• [WHAT IS NEEDED]
Count every line in this listing that has "móvel". Reply with only the total.

• [INFORMATION SHOWN]
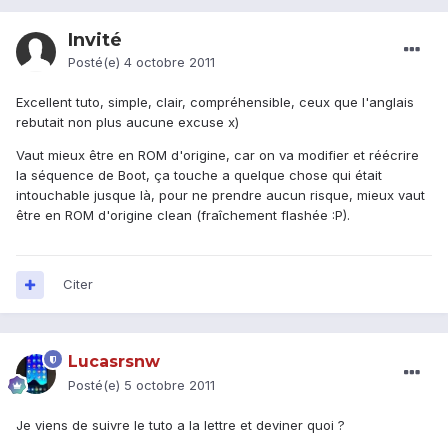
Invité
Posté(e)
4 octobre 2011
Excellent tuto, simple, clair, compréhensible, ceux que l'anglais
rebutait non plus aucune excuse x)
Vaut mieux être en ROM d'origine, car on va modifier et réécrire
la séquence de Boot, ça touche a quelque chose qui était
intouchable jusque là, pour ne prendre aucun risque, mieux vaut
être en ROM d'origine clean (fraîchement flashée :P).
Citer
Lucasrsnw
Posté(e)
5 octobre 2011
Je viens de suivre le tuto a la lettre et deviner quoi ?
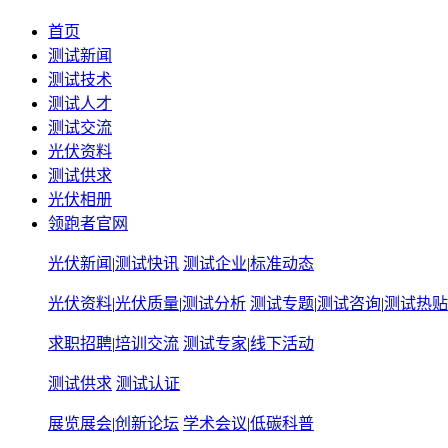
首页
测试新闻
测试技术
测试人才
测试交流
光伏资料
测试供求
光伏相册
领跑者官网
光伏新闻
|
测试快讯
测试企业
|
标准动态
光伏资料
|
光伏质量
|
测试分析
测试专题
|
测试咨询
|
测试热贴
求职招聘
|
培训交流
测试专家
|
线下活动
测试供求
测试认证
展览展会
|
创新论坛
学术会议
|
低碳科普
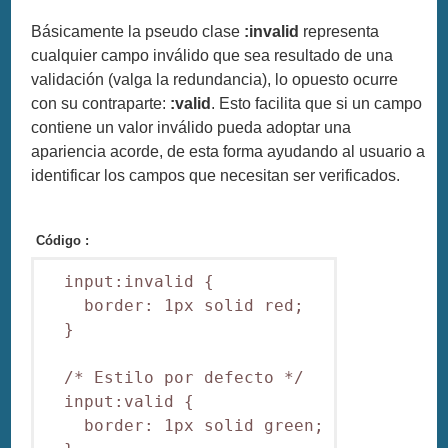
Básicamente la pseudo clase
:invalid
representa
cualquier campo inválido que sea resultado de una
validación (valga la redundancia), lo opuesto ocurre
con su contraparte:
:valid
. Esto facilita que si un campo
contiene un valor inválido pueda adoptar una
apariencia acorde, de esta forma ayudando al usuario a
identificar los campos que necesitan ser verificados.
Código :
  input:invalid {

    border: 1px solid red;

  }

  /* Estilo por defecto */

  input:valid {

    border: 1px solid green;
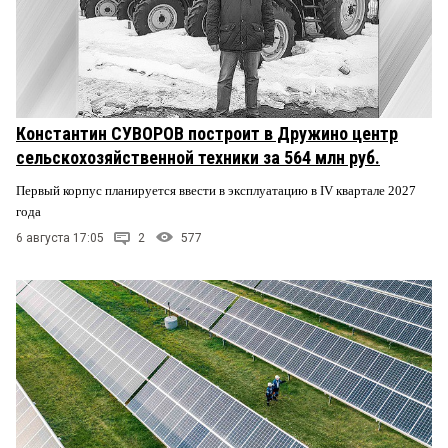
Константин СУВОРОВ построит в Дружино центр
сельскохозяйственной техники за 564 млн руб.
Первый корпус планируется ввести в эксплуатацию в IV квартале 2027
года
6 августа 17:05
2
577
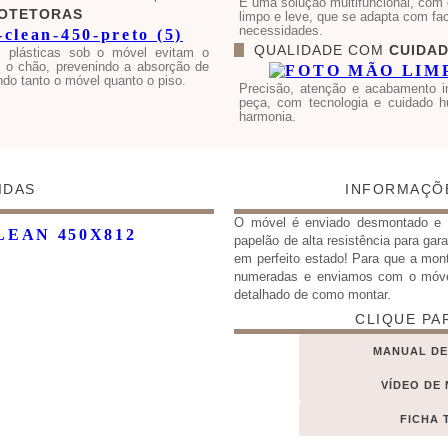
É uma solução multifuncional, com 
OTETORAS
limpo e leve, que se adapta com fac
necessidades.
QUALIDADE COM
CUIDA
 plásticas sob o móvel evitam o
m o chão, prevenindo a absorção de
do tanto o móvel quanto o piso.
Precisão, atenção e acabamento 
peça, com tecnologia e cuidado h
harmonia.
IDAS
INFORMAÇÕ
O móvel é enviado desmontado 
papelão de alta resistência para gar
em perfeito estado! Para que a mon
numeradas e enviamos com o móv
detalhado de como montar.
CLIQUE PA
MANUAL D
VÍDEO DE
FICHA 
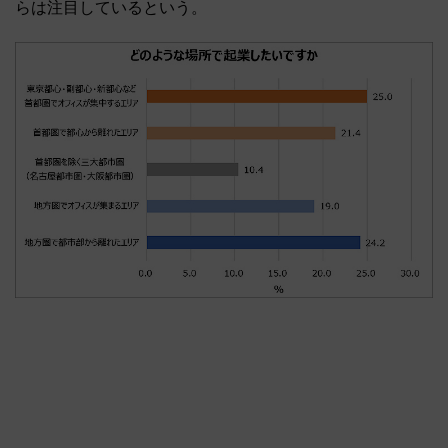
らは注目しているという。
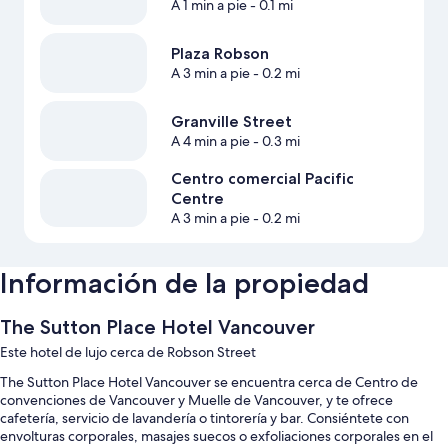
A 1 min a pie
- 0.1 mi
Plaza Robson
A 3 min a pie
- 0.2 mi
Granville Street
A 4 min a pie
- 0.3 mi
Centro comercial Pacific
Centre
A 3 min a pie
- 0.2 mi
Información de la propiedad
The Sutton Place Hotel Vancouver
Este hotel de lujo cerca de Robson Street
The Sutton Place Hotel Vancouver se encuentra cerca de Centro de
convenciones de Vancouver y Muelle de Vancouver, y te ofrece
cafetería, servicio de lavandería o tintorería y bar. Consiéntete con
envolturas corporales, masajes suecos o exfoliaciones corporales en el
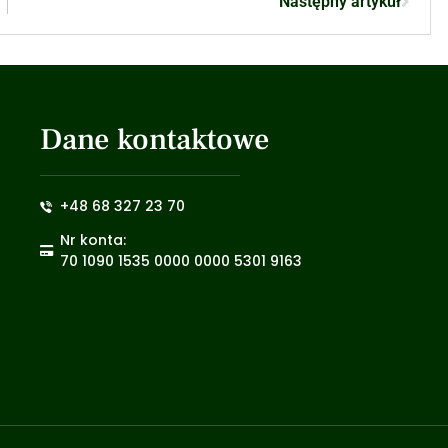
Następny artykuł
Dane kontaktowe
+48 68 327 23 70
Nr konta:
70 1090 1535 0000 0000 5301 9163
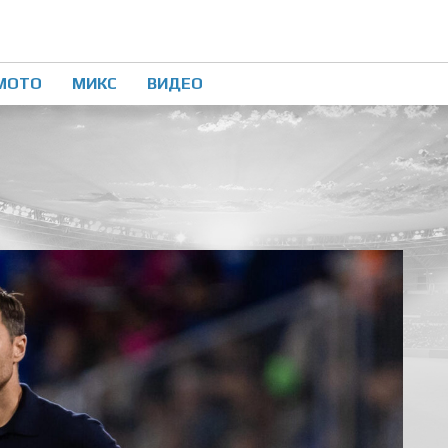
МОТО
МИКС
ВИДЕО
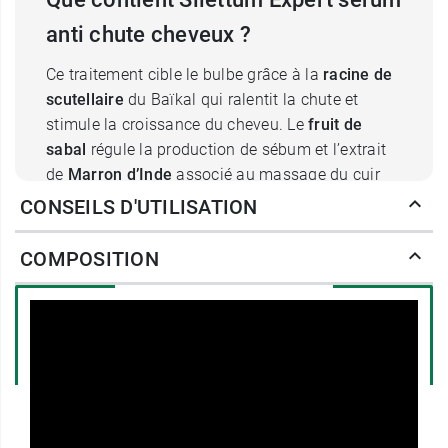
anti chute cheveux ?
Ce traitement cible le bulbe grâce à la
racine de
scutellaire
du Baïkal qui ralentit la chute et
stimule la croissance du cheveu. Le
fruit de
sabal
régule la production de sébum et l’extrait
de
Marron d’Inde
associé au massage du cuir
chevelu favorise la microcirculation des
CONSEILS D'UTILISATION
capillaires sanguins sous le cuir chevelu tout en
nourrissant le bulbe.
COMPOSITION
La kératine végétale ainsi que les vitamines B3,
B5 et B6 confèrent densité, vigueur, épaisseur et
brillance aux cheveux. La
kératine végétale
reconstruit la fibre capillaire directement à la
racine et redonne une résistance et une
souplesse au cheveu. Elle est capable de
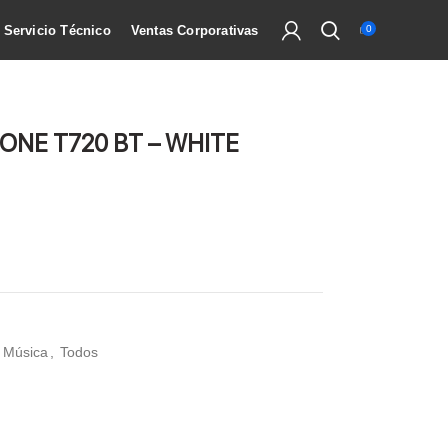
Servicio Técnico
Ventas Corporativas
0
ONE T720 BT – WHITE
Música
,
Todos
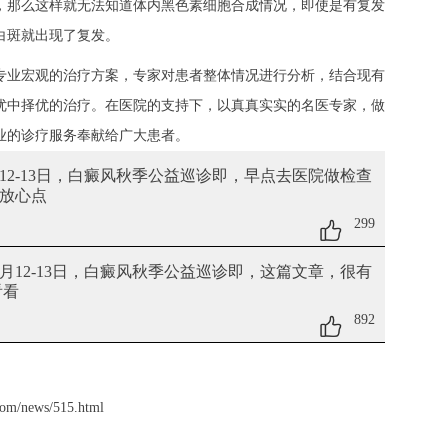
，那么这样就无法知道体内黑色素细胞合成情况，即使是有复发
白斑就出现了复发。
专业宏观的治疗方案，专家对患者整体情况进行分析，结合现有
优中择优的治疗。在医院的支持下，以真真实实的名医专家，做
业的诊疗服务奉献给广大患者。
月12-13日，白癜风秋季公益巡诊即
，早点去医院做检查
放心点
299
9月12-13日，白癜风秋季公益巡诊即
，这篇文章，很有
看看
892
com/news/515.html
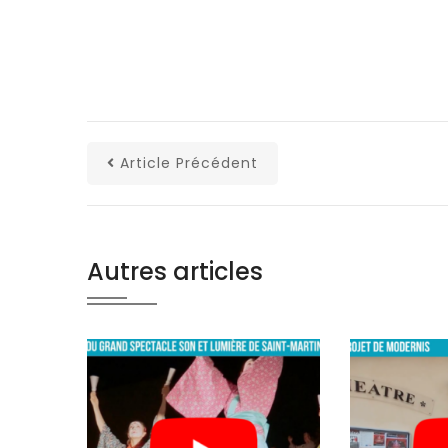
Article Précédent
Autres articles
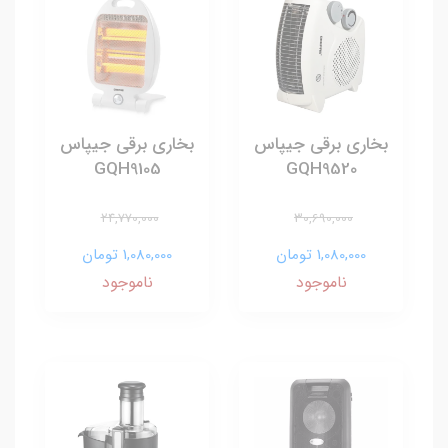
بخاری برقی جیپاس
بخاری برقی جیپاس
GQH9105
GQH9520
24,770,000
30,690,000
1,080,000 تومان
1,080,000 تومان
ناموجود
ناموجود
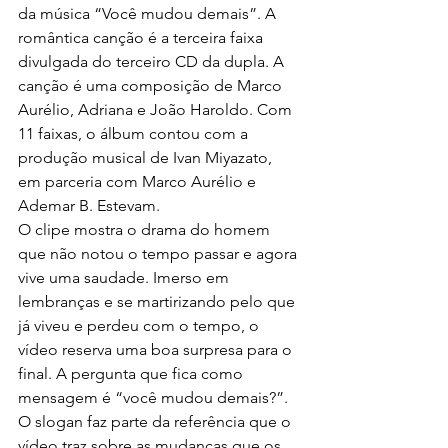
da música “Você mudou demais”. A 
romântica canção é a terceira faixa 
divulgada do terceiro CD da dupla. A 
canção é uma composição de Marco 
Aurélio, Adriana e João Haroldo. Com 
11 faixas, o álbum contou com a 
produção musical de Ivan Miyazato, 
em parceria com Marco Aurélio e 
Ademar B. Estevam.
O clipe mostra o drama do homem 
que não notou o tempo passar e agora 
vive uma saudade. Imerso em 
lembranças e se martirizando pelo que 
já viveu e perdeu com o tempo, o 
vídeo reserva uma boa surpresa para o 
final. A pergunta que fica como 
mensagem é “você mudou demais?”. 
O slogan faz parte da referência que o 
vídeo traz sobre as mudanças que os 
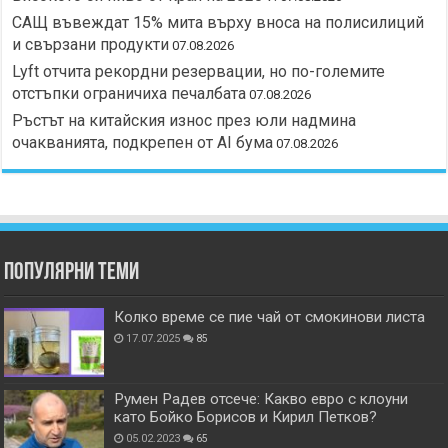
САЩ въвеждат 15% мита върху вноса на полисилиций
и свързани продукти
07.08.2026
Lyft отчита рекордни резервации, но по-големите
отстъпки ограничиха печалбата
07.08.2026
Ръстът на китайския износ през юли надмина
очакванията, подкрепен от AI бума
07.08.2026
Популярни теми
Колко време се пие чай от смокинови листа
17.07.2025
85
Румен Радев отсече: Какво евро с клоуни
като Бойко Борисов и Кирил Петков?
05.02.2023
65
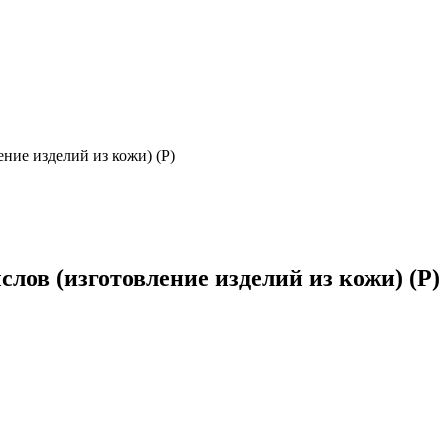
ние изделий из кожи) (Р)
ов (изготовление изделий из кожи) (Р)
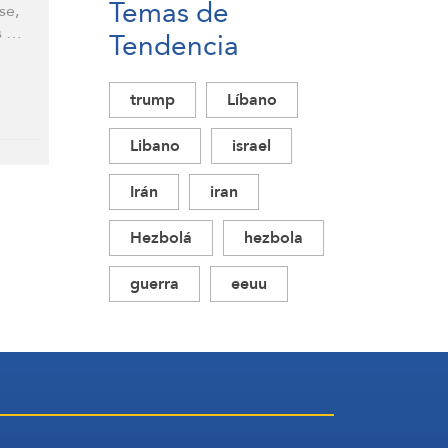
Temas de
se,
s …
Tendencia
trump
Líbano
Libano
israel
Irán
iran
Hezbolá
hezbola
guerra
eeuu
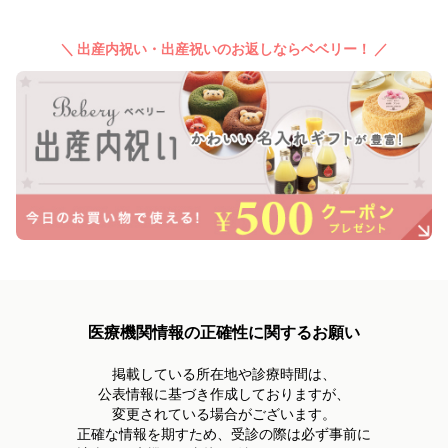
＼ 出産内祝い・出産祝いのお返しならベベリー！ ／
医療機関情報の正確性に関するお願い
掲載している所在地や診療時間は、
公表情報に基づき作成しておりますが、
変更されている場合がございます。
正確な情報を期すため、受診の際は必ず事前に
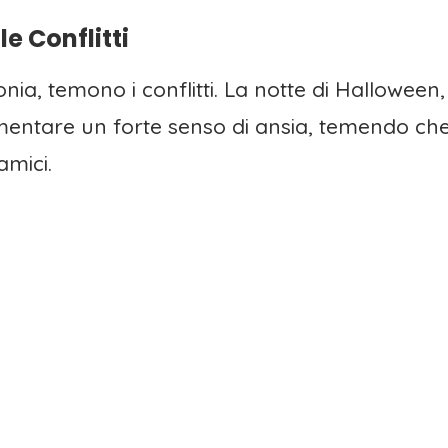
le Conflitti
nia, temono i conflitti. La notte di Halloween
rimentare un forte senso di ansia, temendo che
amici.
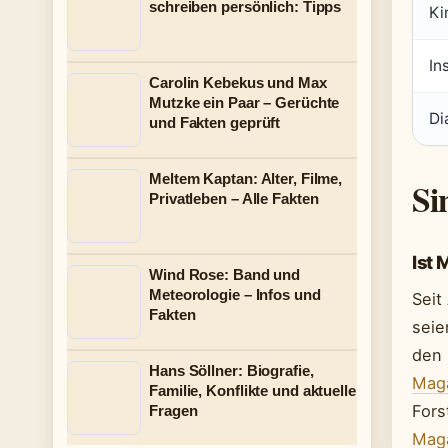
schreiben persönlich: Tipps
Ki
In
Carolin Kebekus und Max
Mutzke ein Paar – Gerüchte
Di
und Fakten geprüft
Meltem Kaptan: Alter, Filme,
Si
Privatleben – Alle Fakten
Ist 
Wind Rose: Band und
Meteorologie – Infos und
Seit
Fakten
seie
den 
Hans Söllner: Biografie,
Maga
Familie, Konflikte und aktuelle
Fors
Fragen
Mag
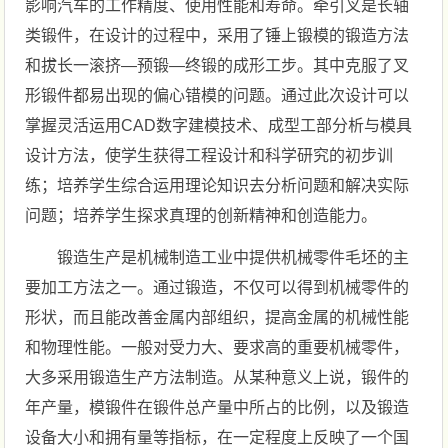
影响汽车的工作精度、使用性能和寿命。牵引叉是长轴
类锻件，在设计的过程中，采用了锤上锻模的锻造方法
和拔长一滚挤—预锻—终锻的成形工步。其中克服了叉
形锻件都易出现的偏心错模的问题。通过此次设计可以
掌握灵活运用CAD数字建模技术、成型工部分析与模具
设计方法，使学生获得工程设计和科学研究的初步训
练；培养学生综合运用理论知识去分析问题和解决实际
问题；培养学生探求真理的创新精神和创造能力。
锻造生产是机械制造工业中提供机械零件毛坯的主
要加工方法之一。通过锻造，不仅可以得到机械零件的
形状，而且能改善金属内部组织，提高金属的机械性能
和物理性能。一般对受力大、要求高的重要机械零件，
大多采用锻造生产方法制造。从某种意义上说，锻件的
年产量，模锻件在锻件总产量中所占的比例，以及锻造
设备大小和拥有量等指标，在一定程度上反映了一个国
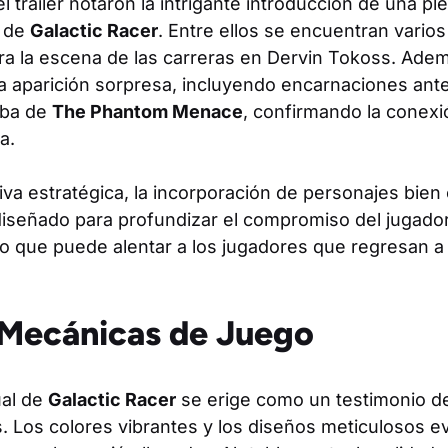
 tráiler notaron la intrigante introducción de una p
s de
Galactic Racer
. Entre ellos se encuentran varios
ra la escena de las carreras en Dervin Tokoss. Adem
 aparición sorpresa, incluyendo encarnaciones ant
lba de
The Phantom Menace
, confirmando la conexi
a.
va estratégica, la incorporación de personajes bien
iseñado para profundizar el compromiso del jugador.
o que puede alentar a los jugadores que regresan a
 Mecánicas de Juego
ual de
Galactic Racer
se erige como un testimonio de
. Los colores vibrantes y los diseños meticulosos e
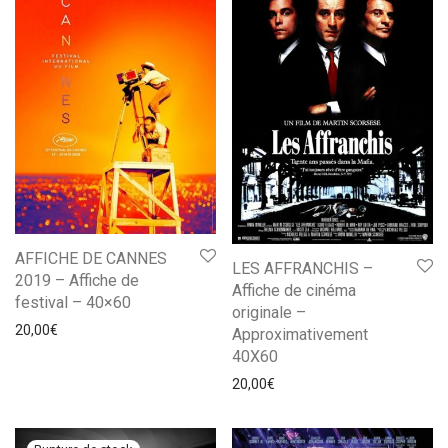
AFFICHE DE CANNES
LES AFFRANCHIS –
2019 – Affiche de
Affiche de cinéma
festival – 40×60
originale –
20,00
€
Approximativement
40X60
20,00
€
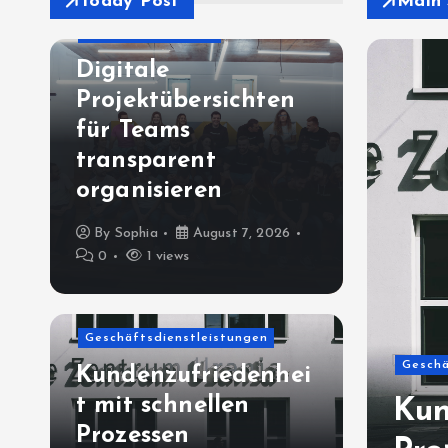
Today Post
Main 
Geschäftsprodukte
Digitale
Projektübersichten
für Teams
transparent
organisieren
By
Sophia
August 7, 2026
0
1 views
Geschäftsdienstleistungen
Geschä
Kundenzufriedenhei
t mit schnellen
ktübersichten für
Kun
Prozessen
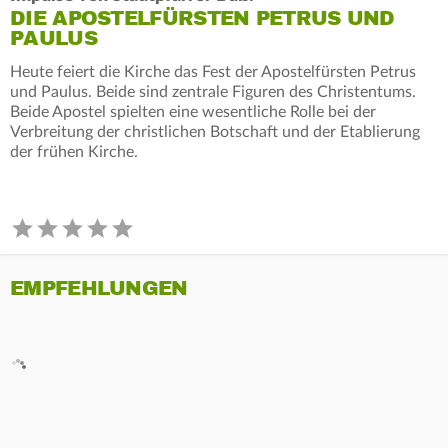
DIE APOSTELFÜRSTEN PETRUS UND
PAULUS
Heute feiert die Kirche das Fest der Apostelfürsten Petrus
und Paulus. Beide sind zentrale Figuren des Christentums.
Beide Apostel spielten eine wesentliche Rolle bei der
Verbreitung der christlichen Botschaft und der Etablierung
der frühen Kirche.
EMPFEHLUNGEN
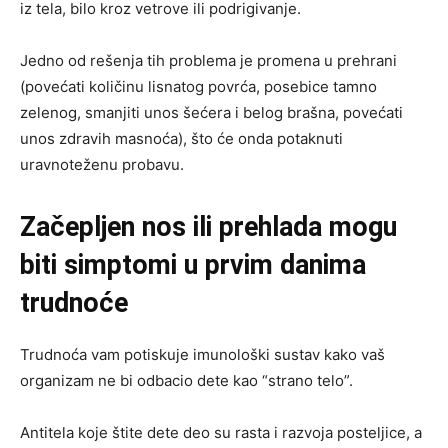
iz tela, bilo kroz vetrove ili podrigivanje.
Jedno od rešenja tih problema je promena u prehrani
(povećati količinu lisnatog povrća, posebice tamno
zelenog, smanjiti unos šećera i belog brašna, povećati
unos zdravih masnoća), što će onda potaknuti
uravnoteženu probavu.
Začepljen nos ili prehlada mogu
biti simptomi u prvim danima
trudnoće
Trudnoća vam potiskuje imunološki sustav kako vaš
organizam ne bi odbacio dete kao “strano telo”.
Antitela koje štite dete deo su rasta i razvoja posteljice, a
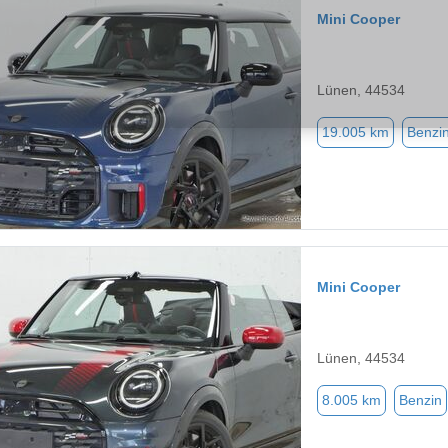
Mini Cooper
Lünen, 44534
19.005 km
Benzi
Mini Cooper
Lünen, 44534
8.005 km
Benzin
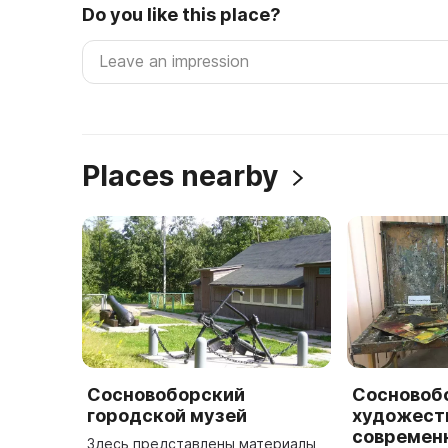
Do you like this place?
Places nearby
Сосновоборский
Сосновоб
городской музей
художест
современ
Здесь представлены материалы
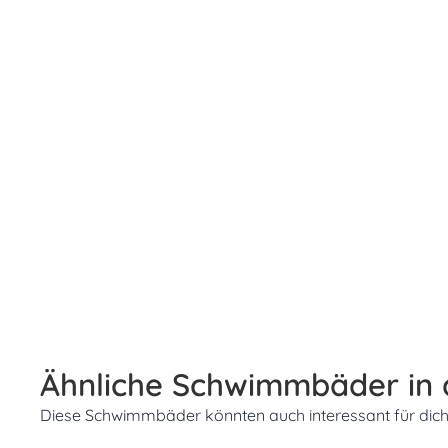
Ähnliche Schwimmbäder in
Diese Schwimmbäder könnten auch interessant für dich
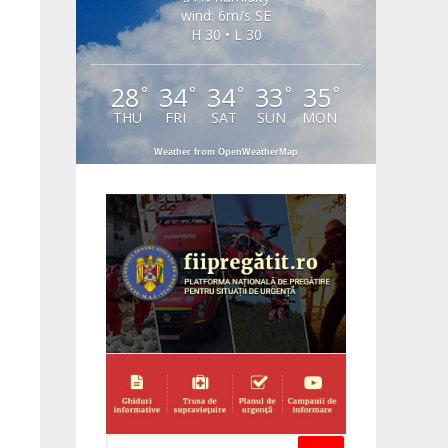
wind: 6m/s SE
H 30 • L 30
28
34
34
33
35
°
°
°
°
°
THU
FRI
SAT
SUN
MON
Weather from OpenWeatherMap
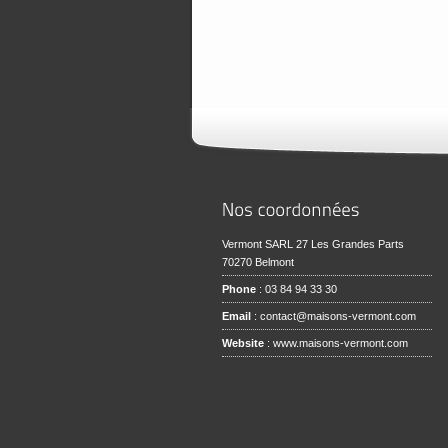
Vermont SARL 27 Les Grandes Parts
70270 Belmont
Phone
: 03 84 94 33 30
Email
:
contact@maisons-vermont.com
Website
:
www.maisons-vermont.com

• [WRITTEN ANSWER]
3